Having honest and timely conversations about a patient’s care priorities, including end-of-life goals, will ultimately lead to a higher likelihood that the patient will achieve their goals and have their wishes fulfilled at end of life.

It is the physician’s responsibility to help a patient understand when their pulmonary condition has progressed to the point at which they need hospice care, as well as the care options available to support them. I recognize these conversations can sometimes be completely new for patients and families, and they may need to think about and consider their goals for end-of-life care. That is why it is important for physicians to bring up ACP early and give ample time for patients to make end-of-life plans. Unnecessary suffering could be prevented by patients having their wishes documented ahead of time, so they can start receiving comfortable care at home rather than potentially suffering while decisions are being made.

When having these discussions, pulmonologists should carefully explain the patient’s current condition and their care options. They should invite the patient to ask questions and respond with empathy. These conversations are what make a world of difference for the patient when they near end of life.

Healio: What benefits/services does hospice care offer to patients with pulmonary conditions?

Shega: Hospice provides all medications related to a patient’s pulmonary condition, as well as equipment.

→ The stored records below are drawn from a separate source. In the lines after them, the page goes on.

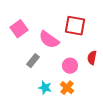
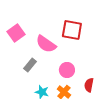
red semicircle: (92, 58) -> (89, 85), moved

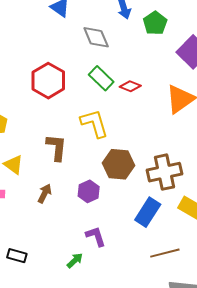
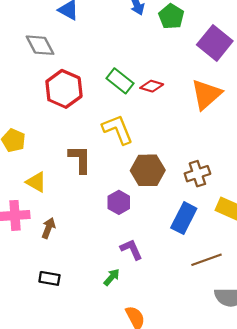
gray diamond: (96, 37) -> (40, 45), moved
brown cross: (165, 172) -> (197, 174), size x0.7
brown arrow: (45, 194) -> (48, 228), moved

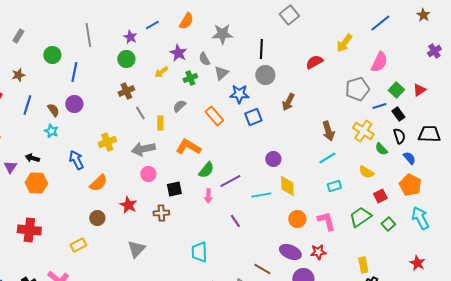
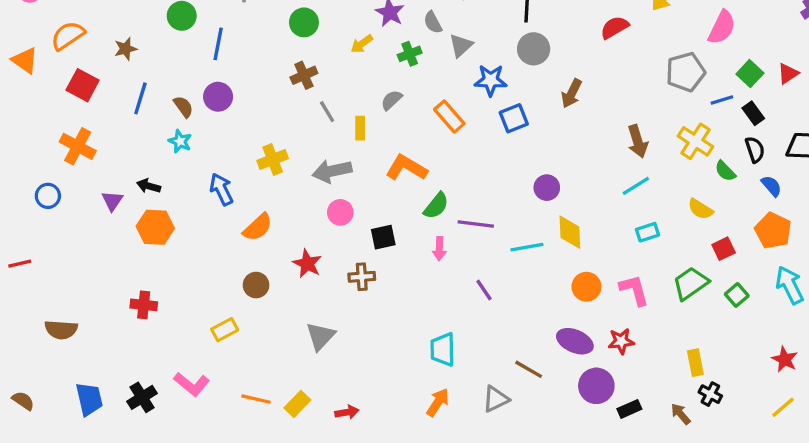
purple line: (230, 181) -> (476, 224), turned 35
red cross: (29, 230) -> (144, 305), size x0.7
cyan trapezoid: (199, 252) -> (443, 349), moved

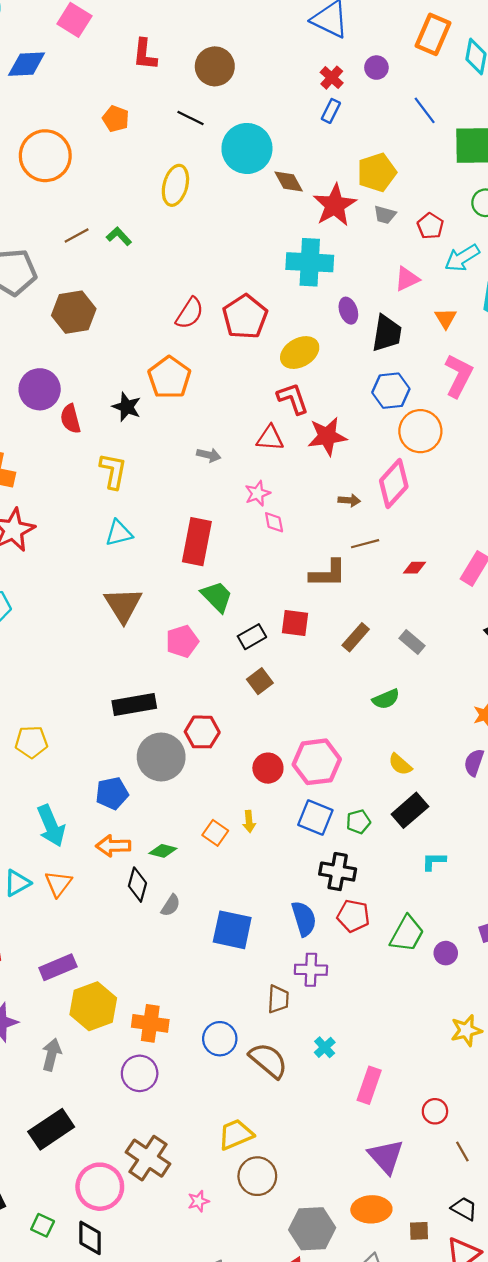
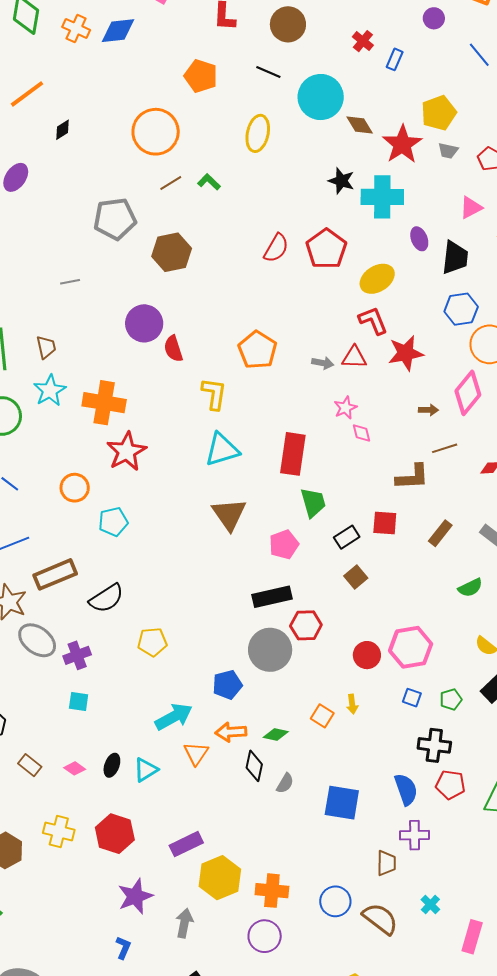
red cross: (332, 78) -> (363, 41), moved
orange pentagon: (116, 119) -> (201, 76), size x1.4
orange circle: (45, 156) -> (156, 132), moved
orange pentagon: (169, 378) -> (257, 350), moved
black star: (127, 407) -> (341, 181), moved
gray arrow: (209, 455) -> (323, 363), moved
cyan triangle: (119, 533) -> (222, 450), size x1.4
green trapezoid: (217, 597) -> (313, 503), turned 32
black rectangle: (134, 705) -> (272, 597), moved
blue square: (315, 817) -> (412, 698), size x0.6
cyan arrow: (51, 826) -> (174, 717), turned -93
orange triangle: (58, 884) -> (196, 754), moved

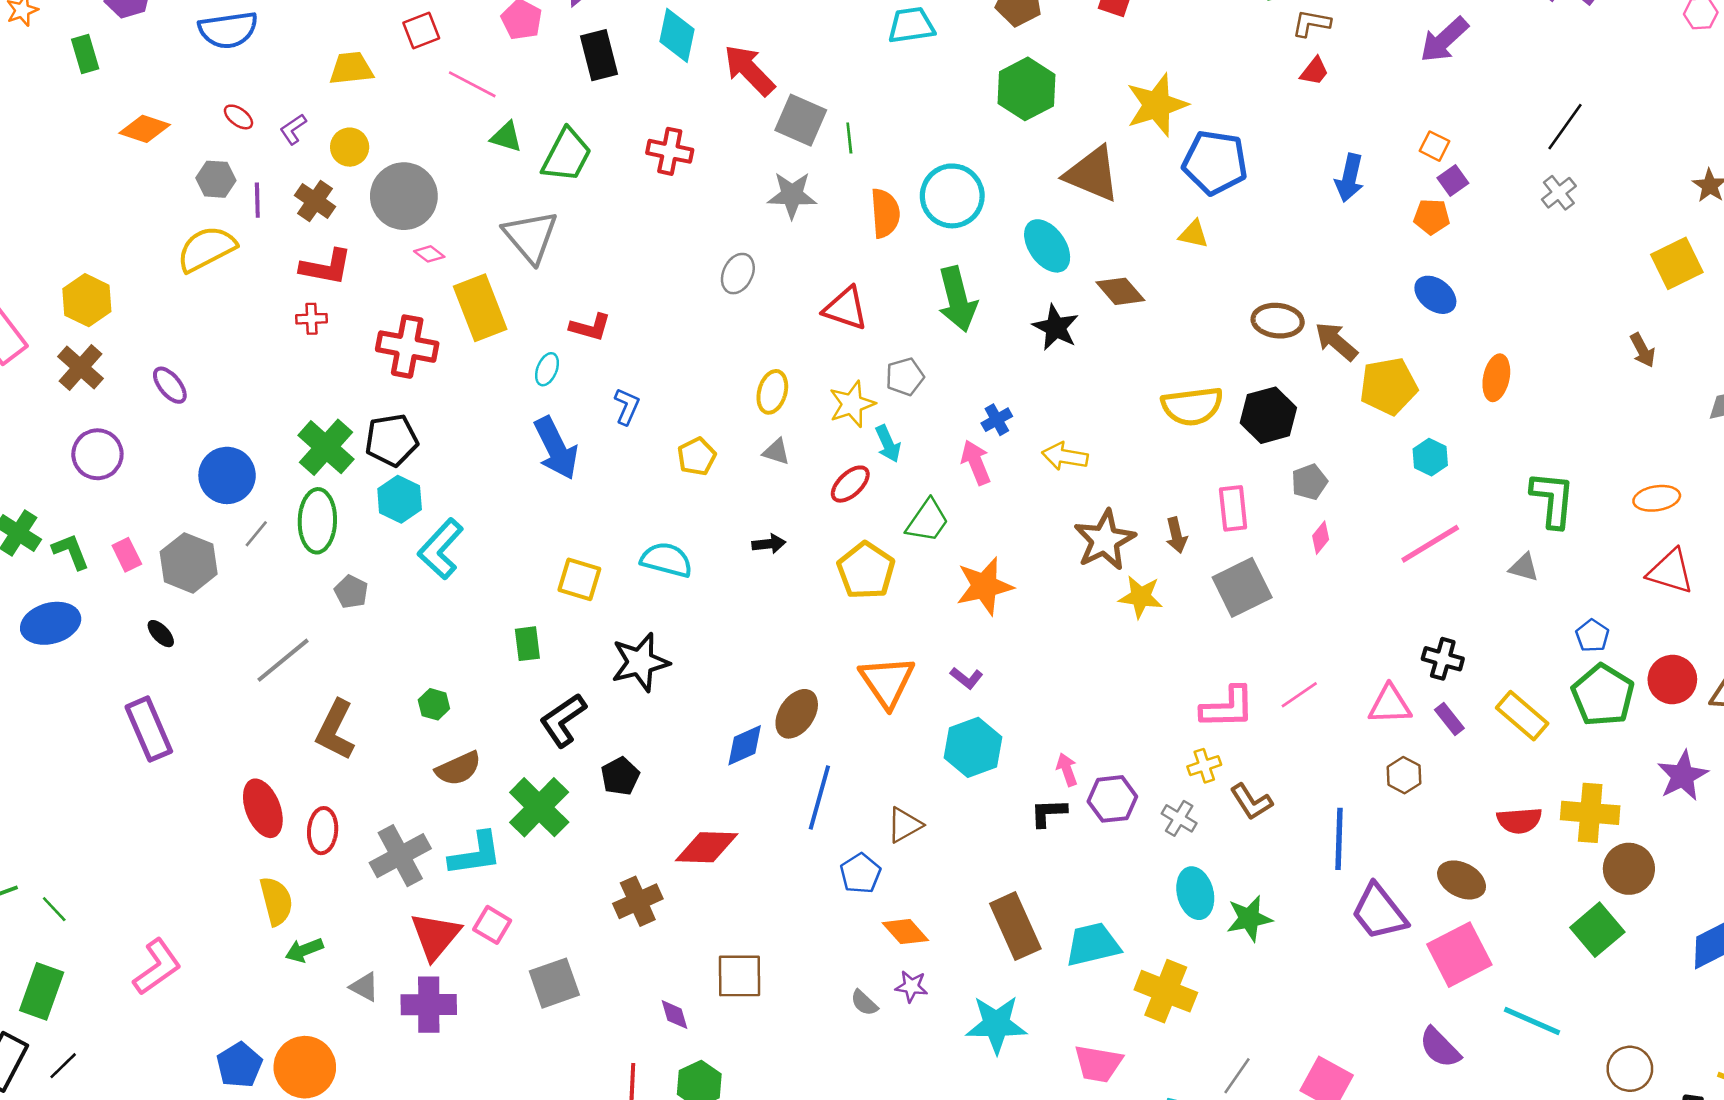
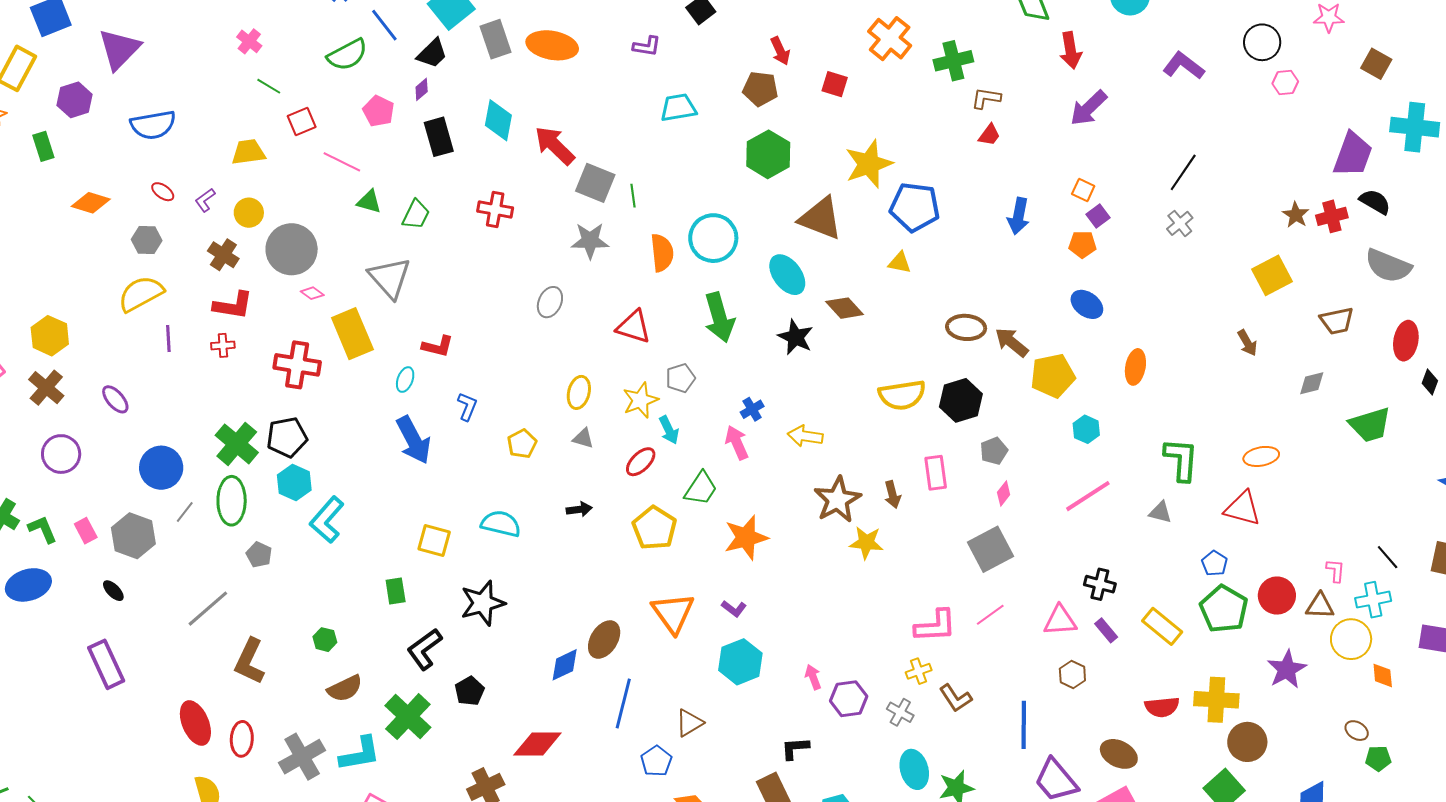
green trapezoid: (567, 155) -> (416, 215), size x0.7
purple line: (257, 200) -> (168, 339), moved
red triangle: (1670, 571) -> (1243, 509), moved
gray square: (1242, 587) -> (990, 549), moved
black L-shape: (1048, 813) -> (795, 748), moved

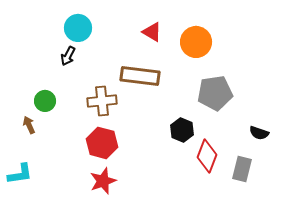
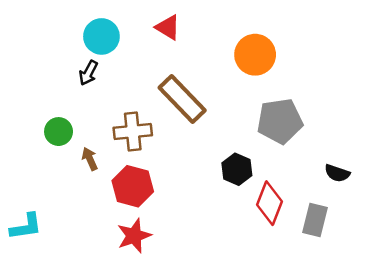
red triangle: (152, 32) -> (168, 27), moved
brown rectangle: (140, 76) -> (182, 99), turned 39
brown arrow: (29, 125) -> (90, 159), moved

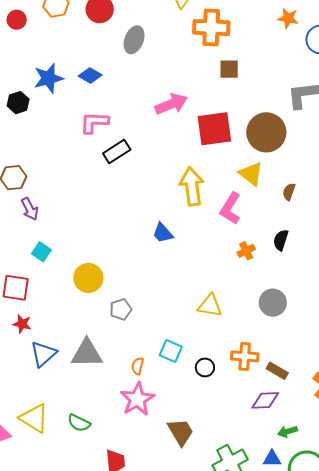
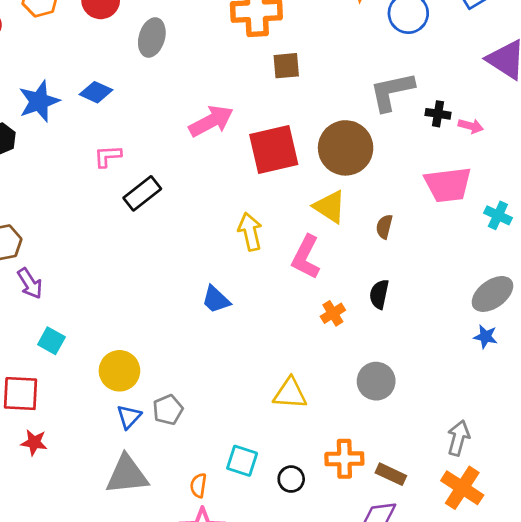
pink L-shape: (94, 122) -> (108, 156), size x0.7
yellow arrow: (192, 186) -> (250, 232), size x0.7
blue triangle: (43, 354) -> (129, 417), moved, size x0.7

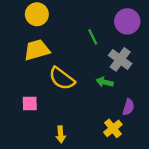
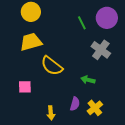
green line: (93, 37) -> (82, 23), moved
green arrow: (105, 82) -> (88, 80), moved
purple semicircle: (128, 107) -> (75, 104), moved

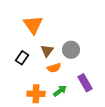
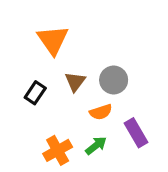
orange semicircle: (54, 68) -> (101, 112), moved
orange cross: (36, 94) -> (58, 150), turned -30

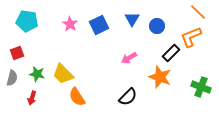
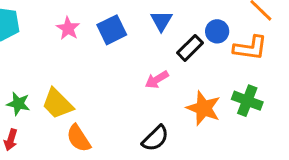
blue circle: (157, 26) -> (217, 31), moved
orange L-shape: (191, 37) -> (250, 48), turned -150
black rectangle: (171, 53) -> (190, 48), moved
green cross: (201, 87) -> (247, 101), moved

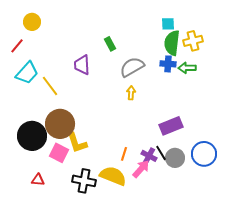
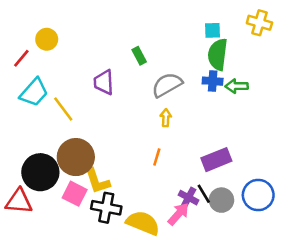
yellow circle: (32, 22) -> (47, 39), moved
yellow cross: (193, 41) -> (259, 23), moved, turned 30
orange line: (124, 154) -> (157, 157), moved
red triangle: (38, 180) -> (19, 201), moved, size x1.6
black cross: (84, 181) -> (106, 208), moved

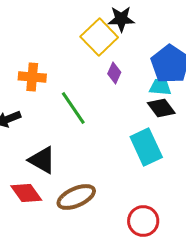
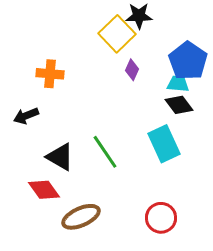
green line: (73, 108) -> (105, 152), moved
brown ellipse: (76, 197) -> (81, 217), moved

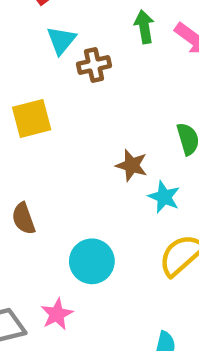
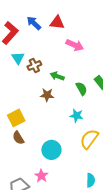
green arrow: (144, 27) -> (57, 76), moved, turned -48
yellow square: (32, 118) -> (16, 118), moved
brown star: (132, 165) -> (47, 95), moved

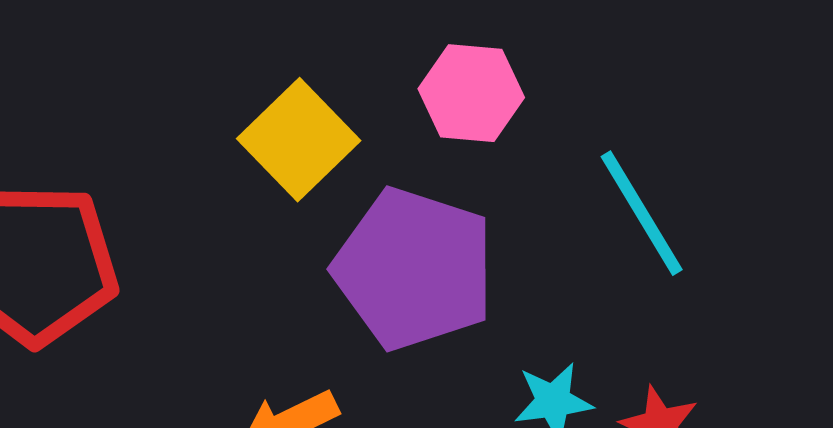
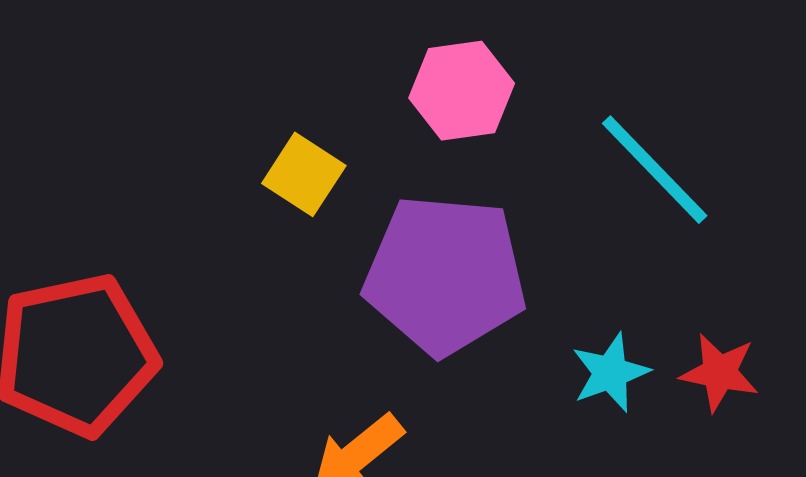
yellow square: (299, 140) -> (304, 174), size x0.7

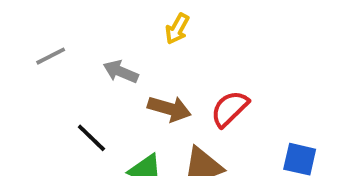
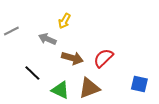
yellow arrow: (177, 29) -> (64, 21), moved

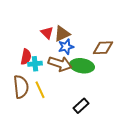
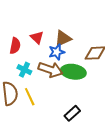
brown triangle: (62, 34) -> (63, 38), moved
red semicircle: (26, 57) -> (15, 46), moved
cyan cross: (35, 64) -> (24, 70), turned 32

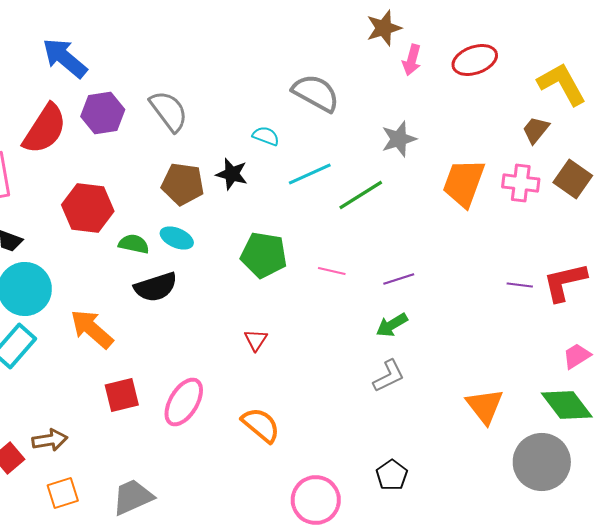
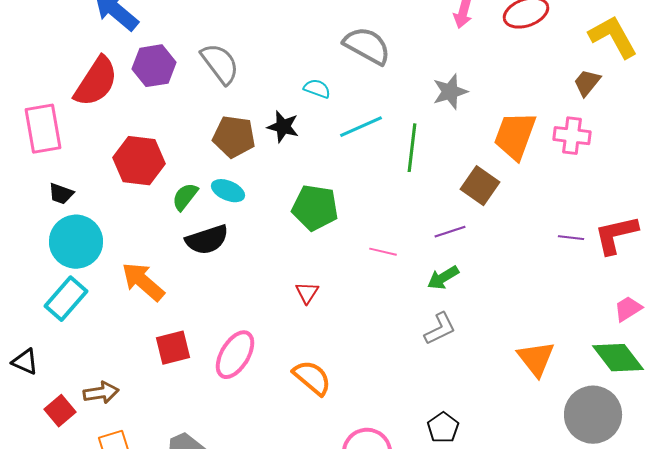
brown square: (573, 179) -> (480, 186), moved
green line: (361, 195) -> (412, 148), turned -51
green semicircle: (134, 244) -> (185, 197), turned -64
pink line: (332, 271) -> (383, 252), moved

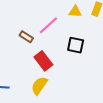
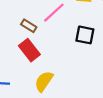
red rectangle: (43, 61) -> (29, 50), moved

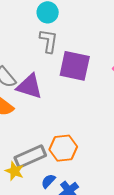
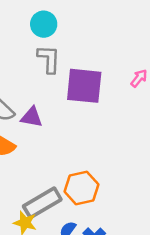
purple triangle: (29, 86) -> (32, 117), size x0.7

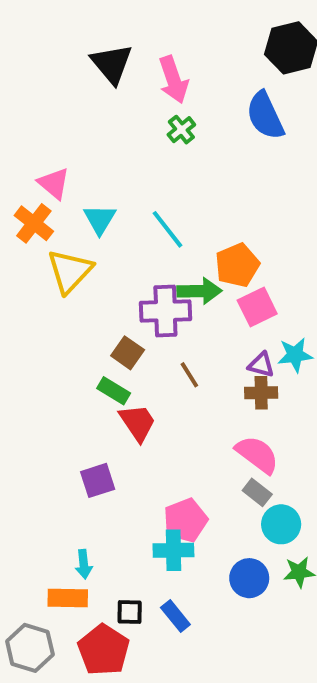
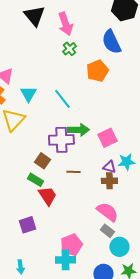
orange pentagon: (237, 265) -> (97, 71), moved
brown line: (189, 375) -> (73, 172), turned -56

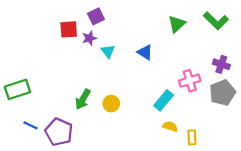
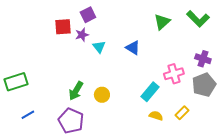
blue line: (31, 125) -> (28, 115), turned -56
purple pentagon: (59, 132) -> (71, 121), moved
yellow rectangle: (192, 137) -> (182, 113), moved, turned 48

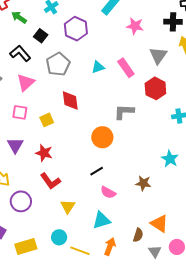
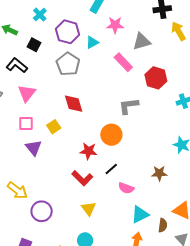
pink star: (135, 26) -> (115, 25), moved
gray triangle: (158, 55) -> (142, 41), moved, turned 48
gray pentagon: (58, 64) -> (68, 64), moved
cyan triangle: (98, 67) -> (92, 42), moved
purple triangle: (15, 145) -> (33, 148), moved
red star: (44, 153) -> (89, 151), moved
red L-shape: (50, 181) -> (82, 178), moved
cyan triangle: (101, 220) -> (140, 214), moved

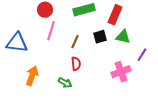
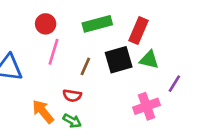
black square: (100, 37) -> (119, 60), size x1.5
red semicircle: (76, 64) -> (72, 96), moved, turned 104
orange arrow: (32, 76) -> (43, 111), moved, turned -60

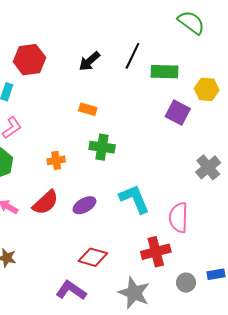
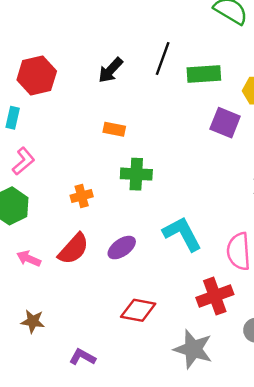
purple L-shape: (71, 290) -> (82, 357), moved, size x0.7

Equipment often includes oxygen, suction, nebulizer, a hospital bed, bedside commode, tray table, wheelchair and other pieces of equipment. Also, on a case-by-case basis, hospice may support high-flow oxygen; bilevel positive airway pressure, or BiPAP; Airvo (Fisher & Paykel Healthcare); or Trilogy (Respironics).

Oftentimes, patients with pulmonary conditions are concerned about what will happen if they aren’t able to breathe. That is why the hospice team develops a plan with the advice of the patient’s pulmonologist, respiratory therapist and the hospice physician. Together, they outline specific interventions to keep respiratory distress and severe symptoms under control at home. Patients and their families are given peace of mind by knowing a pre-emergency plan is in place. Hospice clinicians are trained to help patients overcome feelings of fear, anxiety and isolation that often accompany respiratory distress.

Hospice care also prioritizes patients’ emotional and spiritual wellbeing through several resources including music therapy, pet visits and pastoral care, upon request.

Healio: What does the transition process into hospice care look like?

Shega: The transition from chronic disease management to hospice care can be emotional, and that is why a team of hospice specialists including a physician, nurse, hospice aide, social worker, chaplain and volunteer guide the patient and family through every step of the way.

One common misperception is that hospice won’t incorporate treatment when symptoms worsen from disease exacerbation. However, we commonly do standard treatments to help with symptoms, such as pulse steroids, increased oxygen and antibiotics.

Hospice staff is equipped with medical equipment to help the patient physically transition to hospice, such as a wheelchair, hospital bed, oxygen or anything else the patient may need. Care teams carefully explain to the family the steps they plan to take and what is happening to their loved one. Hospice teams will then continuously manage pain, deliver care and provide information and reassurance to the family.

Healio: How do families and caregivers also benefit from hospice care?

Shega: Families and caregivers benefit from hospice care in many ways. Feedback we often hear from families is that the support from the hospice teams is one of the greatest benefits of hospice care. Education and training help families learn how to best care for their loved ones, even as communication becomes more difficult. Families can lean on hospice teams when making tough choices involving their loved ones, because even the most experienced caregivers will still have questions and concerns. With around-the-clock support, caregivers and families won’t have to wonder, worry or wait for an answer. After the patient passes, the hospice team works with surviving loved ones for over a year to help them express and cope with their grief.